In the first sentence, what does "out there" mean? "out" is an adverb,does it modify "there"? If I want to divide the sentence into different parts, which in the following is right?

There/ is /a huge market/ out there.

There/ is /a huge market/ out / there.

In the second sentence, "over" is an adverb, does it modify "there"?

  • What do you know about prepositions?
    – Jim
    Jan 14, 2014 at 5:37
  • @Jim The noun( phrase) or the noun clause should be placed behind the preposition. Why do you ask?
    – user48070
    Jan 14, 2014 at 7:15

3 Answers 3


The construction preposition + "there" is informal and probably fairly recent. Or perhaps it is better to speak of three different constructions, because the meaning of each one is not based on the meaning of the preposition in the same way.

There's a huge market out there.

It is best to think of out there as a fixed phrase. It means something like "in a place outside". If you would have to analyse it, perhaps you could say it is like a double adverb. The word out is used adverbially to mean "outside", which is generally possible; the word there is an adverb meaning "away from me, the speaker". So then the compound meaning would be "outside and some distance away from me/us". That is more or less what the phrase means, I would say. Derived from this is the figurative meaning "eccentric, strange" for a person: she is really out there.

The book is over there.

The phrase over there is also informal and probably best treated as a set phrase. It means more or less the same as there. The word over is more generally used in informal language with locations: let's go over to my place, she is over at my place. It adds very little meaning to those sentences—perhaps an added sense of "removed from the speaker", derived from phrases like over the river, over the ocean. Similarly, it adds little meaning to there is over there. You could say it is used like some sort of particle or adverb to emphasise there, but it is really impossible to analyse. The same applies to over here.
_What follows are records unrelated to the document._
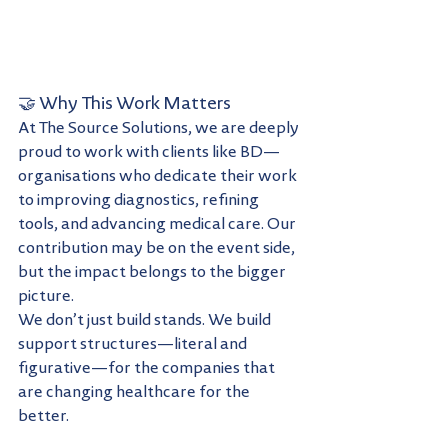
🤝 Why This Work Matters
At The Source Solutions, we are deeply 
proud to work with clients like BD—
organisations who dedicate their work 
to improving diagnostics, refining 
tools, and advancing medical care. Our 
contribution may be on the event side, 
but the impact belongs to the bigger 
picture.
We don’t just build stands. We build 
support structures—literal and 
figurative—for the companies that 
are changing healthcare for the 
better.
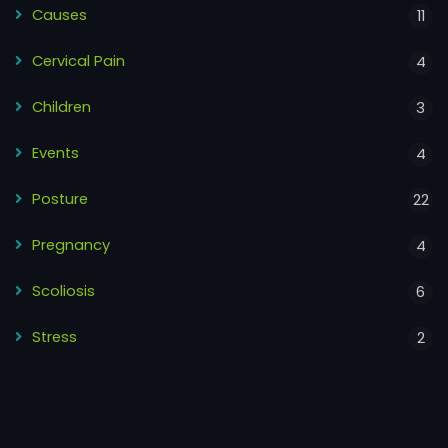
Causes
11
Cervical Pain
4
Children
3
Events
4
Posture
22
Pregnancy
4
Scoliosis
6
Stress
2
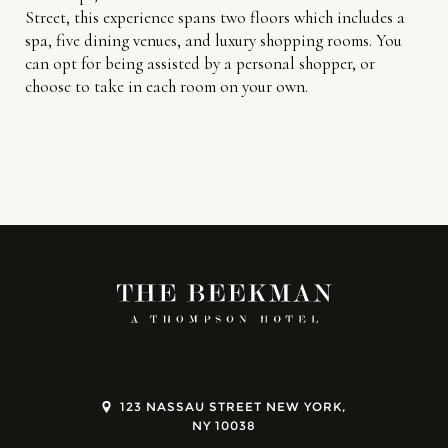
Street, this experience spans two floors which includes a
spa, five dining venues, and luxury shopping rooms. You
can opt for being assisted by a personal shopper, or
choose to take in each room on your own.
123 NASSAU STREET NEW YORK,
NY 10038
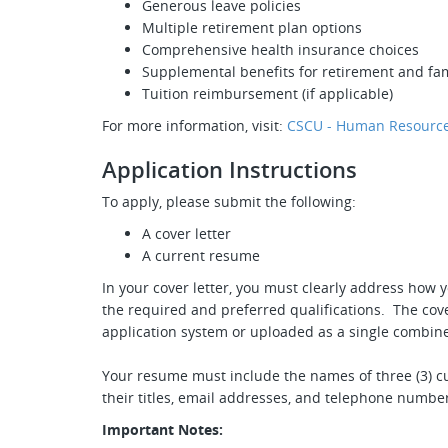
Generous leave policies
Multiple retirement plan options
Comprehensive health insurance choices
Supplemental benefits for retirement and fam
Tuition reimbursement (if applicable)
For more information, visit:
CSCU - Human Resource
Application Instructions
To apply, please submit the following:
A cover letter
A current resume
In your cover letter, you must clearly address how y
the required and preferred qualifications. The cove
application system or uploaded as a single combine
Your resume must include the names of three (3) cu
their titles, email addresses, and telephone numbe
Important Notes:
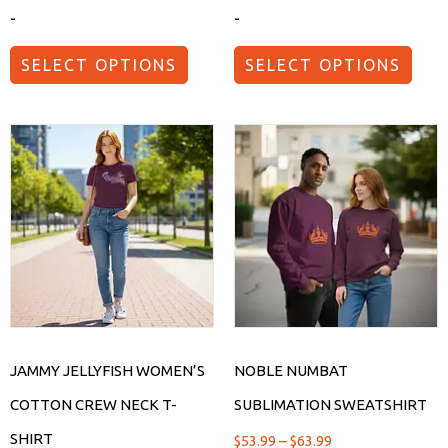
-
-
SELECT OPTIONS
SELECT OPTIONS
JAMMY JELLYFISH WOMEN’S
NOBLE NUMBAT
COTTON CREW NECK T-
SUBLIMATION SWEATSHIRT
SHIRT
$
53.99
–
$
63.99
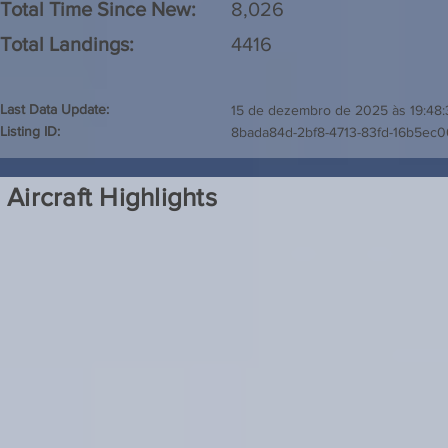
Total Time Since New:
8,026
Total Landings:
4416
Last Data Update:
15 de dezembro de 2025 às 19:48:
Listing ID:
8bada84d-2bf8-4713-83fd-16b5ec0
Aircraft Highlights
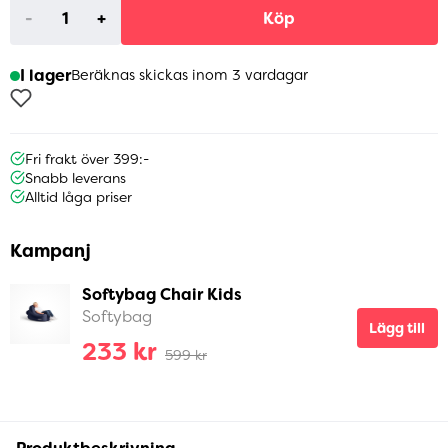
-
+
Köp
I lager
Beräknas skickas inom 3 vardagar
Fri frakt över 399:-
Snabb leverans
Alltid låga priser
Kampanj
Softybag Chair Kids
Softybag
Lägg till
233 kr
599 kr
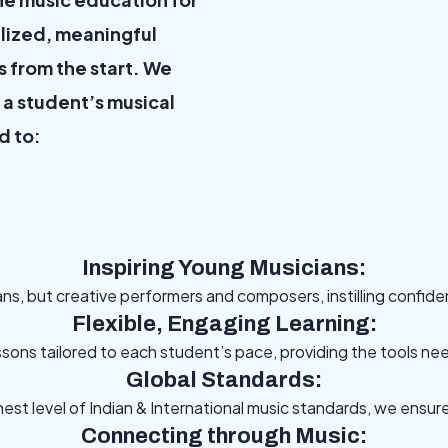
lized, meaningful
s from the start. We
m a student’s musical
d to:
Inspiring Young Musicians:
ans, but creative performers and composers, instilling confid
Flexible, Engaging Learning:
essons tailored to each student’s pace, providing the tools nee
Global Standards:
hest level of Indian & International music standards, we ensu
Connecting through Music:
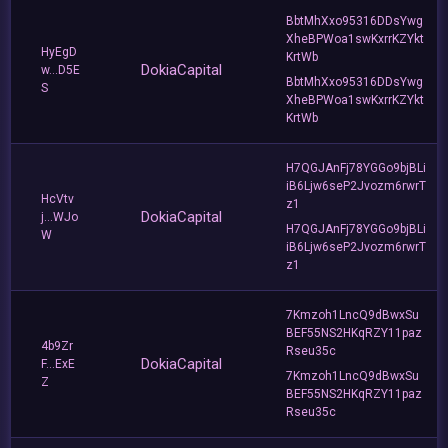
BbtMhXxo95316DDsYwg
XheBPWoa1swKxrrKZYkt
HyEgD
KrtWb
DokiaCapital
w...D5E
BbtMhXxo95316DDsYwg
S
XheBPWoa1swKxrrKZYkt
KrtWb
H7QGJAnFj78YGGo9bjBLi
iB6Ljw6seP2Jvozm6rwrT
HcVtv
z1
DokiaCapital
j...WJo
H7QGJAnFj78YGGo9bjBLi
W
iB6Ljw6seP2Jvozm6rwrT
z1
7Kmzoh1LncQ9dBwxSu
BEF55NS2HKqRZY11paz
4b9Zr
Rseu35c
DokiaCapital
F...ExE
7Kmzoh1LncQ9dBwxSu
Z
BEF55NS2HKqRZY11paz
Rseu35c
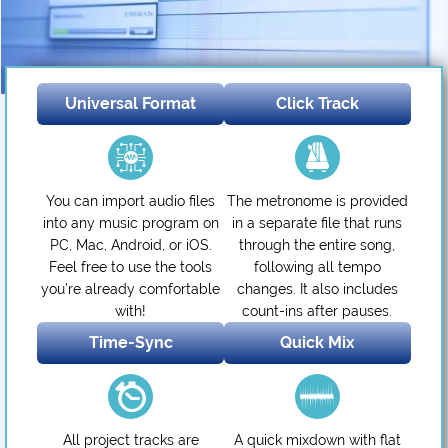
Universal Format
Click Track
You can import audio files
The metronome is provided
into any music program on
in a separate file that runs
PC, Mac, Android, or iOS.
through the entire song,
Feel free to use the tools
following all tempo
you’re already comfortable
changes. It also includes
with!
count-ins after pauses.
Time-Sync
Quick Mix
All project tracks are
A quick mixdown with flat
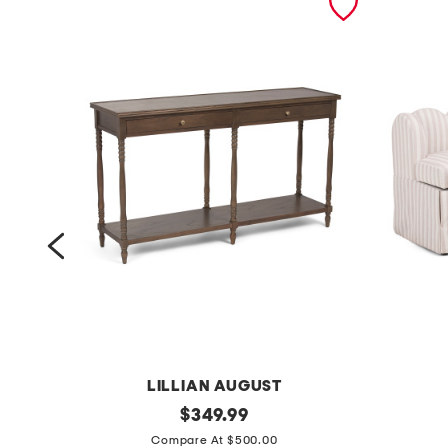
LILLIAN AUGUST
6
original
5
$
349.99
price:
0
4
Compare At $500.00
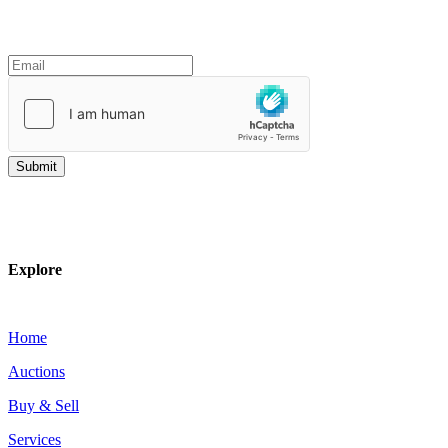
Join our mailing list
Explore
Home
Auctions
Buy & Sell
Services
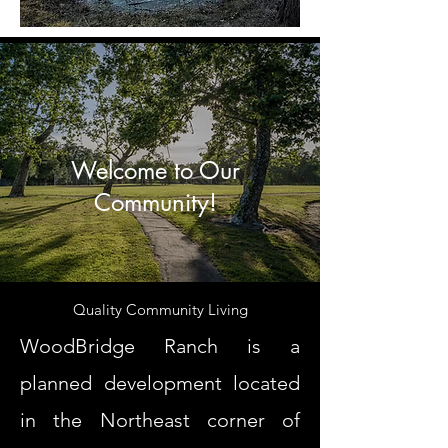
Welcome to Our
Community!
Quality Community Living
WoodBridge Ranch is a
planned development located
in the Northeast corner of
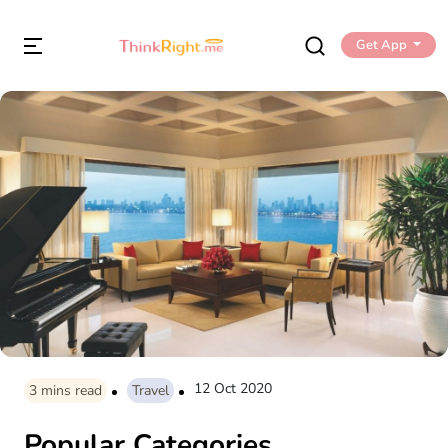
Get App
12 Oct 2020
3
mins read
Travel
Popular Categories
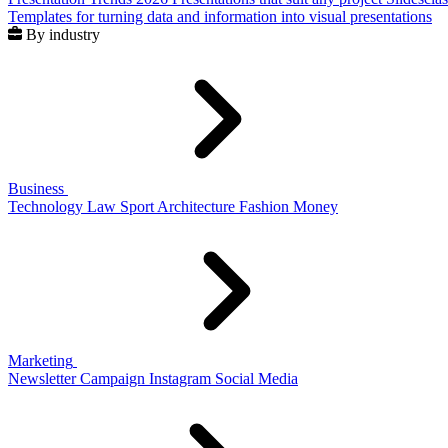
Templates for turning data and information into visual presentations
By industry
Business
Technology
Law
Sport
Architecture
Fashion
Money
Marketing
Newsletter
Campaign
Instagram
Social Media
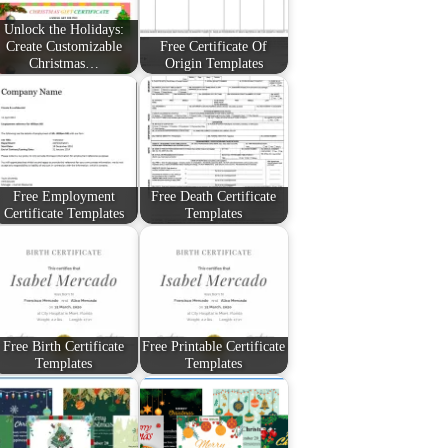
Unlock the Holidays:
Create Customizable
Free Certificate Of
Christmas…
Origin Templates
Free Employment
Free Death Certificate
Certificate Templates
Templates
Free Birth Certificate
Free Printable Certificate
Templates
Templates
There are people in there.

The phrase in there is, again, probably best considered a set phrase meaning "inside that place", for instance inside a house or inside a box. It is slightly informal. You could say in is used adverbially, similar to is father in?, which means "is father in the house?". Or you could say it is a preposition that treats there like a noun meaning "that place": "inside that place". While there is not normally a noun and normally does not take a preposition, it still seems to be like that in this case. Relative pronouns of location can sometimes also do something with prepositions, as in the place from whence she came or from where she came, or wherein (legal language).
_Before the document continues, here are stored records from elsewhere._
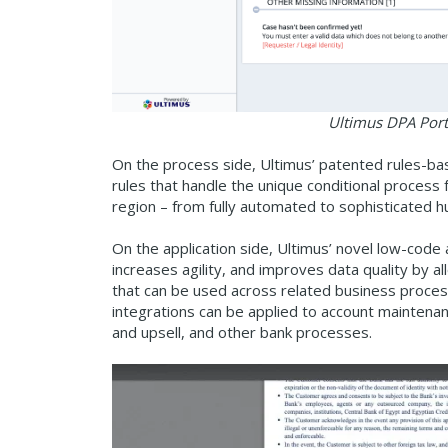
Ultimus DPA Porta
On the process side, Ultimus’ patented rules-b
rules that handle the unique conditional process 
region – from fully automated to sophisticated 
On the application side, Ultimus’ novel low-code
increases agility, and improves data quality by 
that can be used across related business proces
integrations can be applied to account maintenanc
and upsell, and other bank processes.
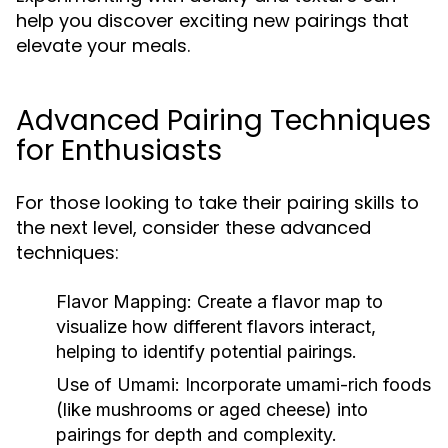
help you discover exciting new pairings that
elevate your meals.
Advanced Pairing Techniques
for Enthusiasts
For those looking to take their pairing skills to
the next level, consider these advanced
techniques:
Flavor Mapping:
Create a flavor map to
visualize how different flavors interact,
helping to identify potential pairings.
Use of Umami:
Incorporate umami-rich foods
(like mushrooms or aged cheese) into
pairings for depth and complexity.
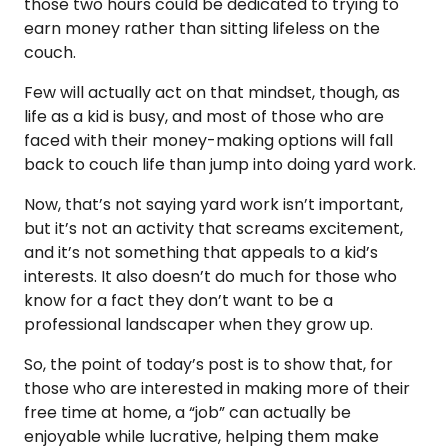
those two hours could be dedicated to trying to
earn money rather than sitting lifeless on the
couch.
Few will actually act on that mindset, though, as
life as a kid is busy, and most of those who are
faced with their money-making options will fall
back to couch life than jump into doing yard work.
Now, that’s not saying yard work isn’t important,
but it’s not an activity that screams excitement,
and it’s not something that appeals to a kid’s
interests. It also doesn’t do much for those who
know for a fact they don’t want to be a
professional landscaper when they grow up.
So, the point of today’s post is to show that, for
those who are interested in making more of their
free time at home, a “job” can actually be
enjoyable while lucrative, helping them make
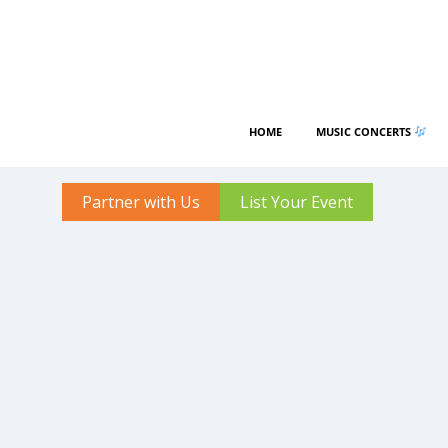
HOME
MUSIC CONCERTS
Partner with Us
List Your Event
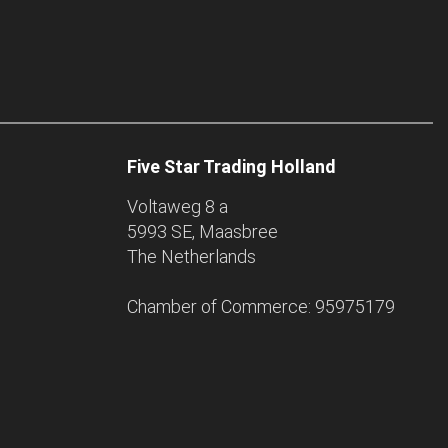
Five Star Trading Holland
Voltaweg 8 a
5993 SE, Maasbree
The Netherlands
Chamber of Commerce: 95975179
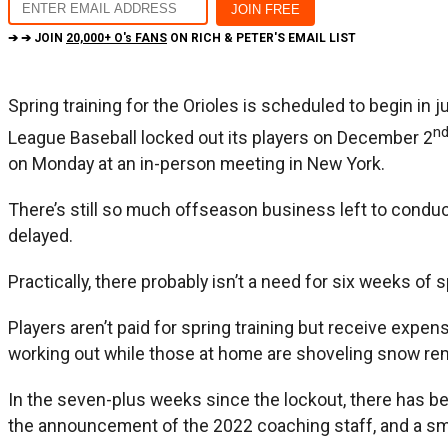
➔ ➔ JOIN
20,000+ O's FANS
ON RICH & PETER'S EMAIL LIST
Spring training for the Orioles is scheduled to begin in 
n
League Baseball locked out its players on December 2
on Monday at an in-person meeting in New York.
There’s still so much offseason business left to conduct
delayed.
Practically, there probably isn’t a need for six weeks o
Players aren’t paid for spring training but receive expen
working out while those at home are shoveling snow rem
In the seven-plus weeks since the lockout, there has bee
the announcement of the 2022 coaching staff, and a sma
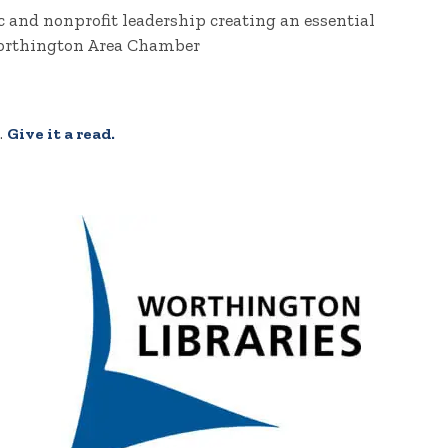
 and nonprofit leadership creating an essential
rthington Area Chamber
.
Give it a read.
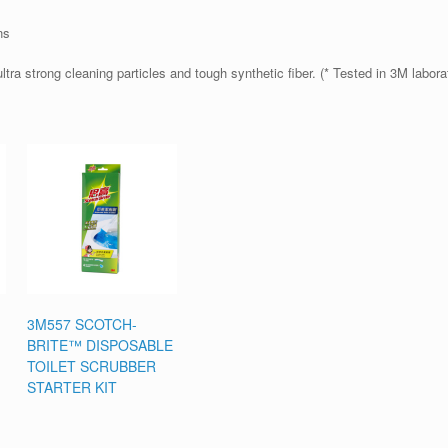
ns
ltra strong cleaning particles and tough synthetic fiber. (* Tested in 3M labora
3M557 SCOTCH-
BRITE™ DISPOSABLE
TOILET SCRUBBER
STARTER KIT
From there you need to take the train to Oxford.

The phrase from there can be analysed the same way as in there, as preposition + noun, where there means "that place". In from here, the word here would then mean "this place". The phrase does not sound informal at all to me, which may indicate that it is an older phrase than the ones above.

Go from here to there.

The phrase to there clearly seems to be constructed as preposition + noun. In this context, at least, it does not sound especially informal; but in most cases you would just say there (not to there) when it immediately follows a verb: she went there is normal, not she went to there.
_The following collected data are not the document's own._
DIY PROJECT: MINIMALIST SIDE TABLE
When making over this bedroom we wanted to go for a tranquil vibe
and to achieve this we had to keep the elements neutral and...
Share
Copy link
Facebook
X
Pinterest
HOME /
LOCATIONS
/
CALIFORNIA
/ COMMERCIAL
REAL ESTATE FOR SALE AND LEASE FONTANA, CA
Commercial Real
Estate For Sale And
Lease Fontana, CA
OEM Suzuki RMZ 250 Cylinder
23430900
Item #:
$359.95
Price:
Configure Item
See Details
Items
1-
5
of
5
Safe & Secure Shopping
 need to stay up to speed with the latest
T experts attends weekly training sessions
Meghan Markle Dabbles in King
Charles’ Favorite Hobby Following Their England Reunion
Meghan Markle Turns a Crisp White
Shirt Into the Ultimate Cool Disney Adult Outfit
As you see, not all of these phrases seem to be of the same kind. The last three are more like preposition + noun, the first two are perhaps different.

  • Define "recent": history1900s.about.com/od/1910s/a/overtheresong.htm ;-)
    – Jim
    Jan 14, 2014 at 15:07
  • @Jim: Right, maybe after 1800? It all depends on your definition, as you say... I believe phrases can remain "colloquial" for centuries without becoming part of formal language. So it is hard to predict how old an expression is that is currently felt to be colloquial.
    – Cerberus
    Jan 14, 2014 at 17:27
  • I guess I've never thought of "over there" as colloquial- Over here and over there are so just so frequently used, and while I don't think I've ever used them in formal writing I think that has more to do with the fact that I've never needed to tan because I didn't think they belonged there.
    – Jim
    Jan 14, 2014 at 21:48
  • @Jim: But you will probably agree that over there is not quite the same as from there? Of course it all depends on the speaker, but I don't think there will be anyone who would consider from there even slightly informal.
    – Cerberus
    Jan 14, 2014 at 21:50

I would see such where-indications of the type "up there, down there, in here" etc simply as two-part adverbs. Your way of looking at such combinations will get you into problems.


Those that change the quality or degree of the other adverb.

For instance, if we describe the manner in which something happens then we may also restrict or qualify that manner.

He watched the time closely.


He watched the time very closely.

Here you can see what is plainly an adverb, closely, and it is modified by the adverb very.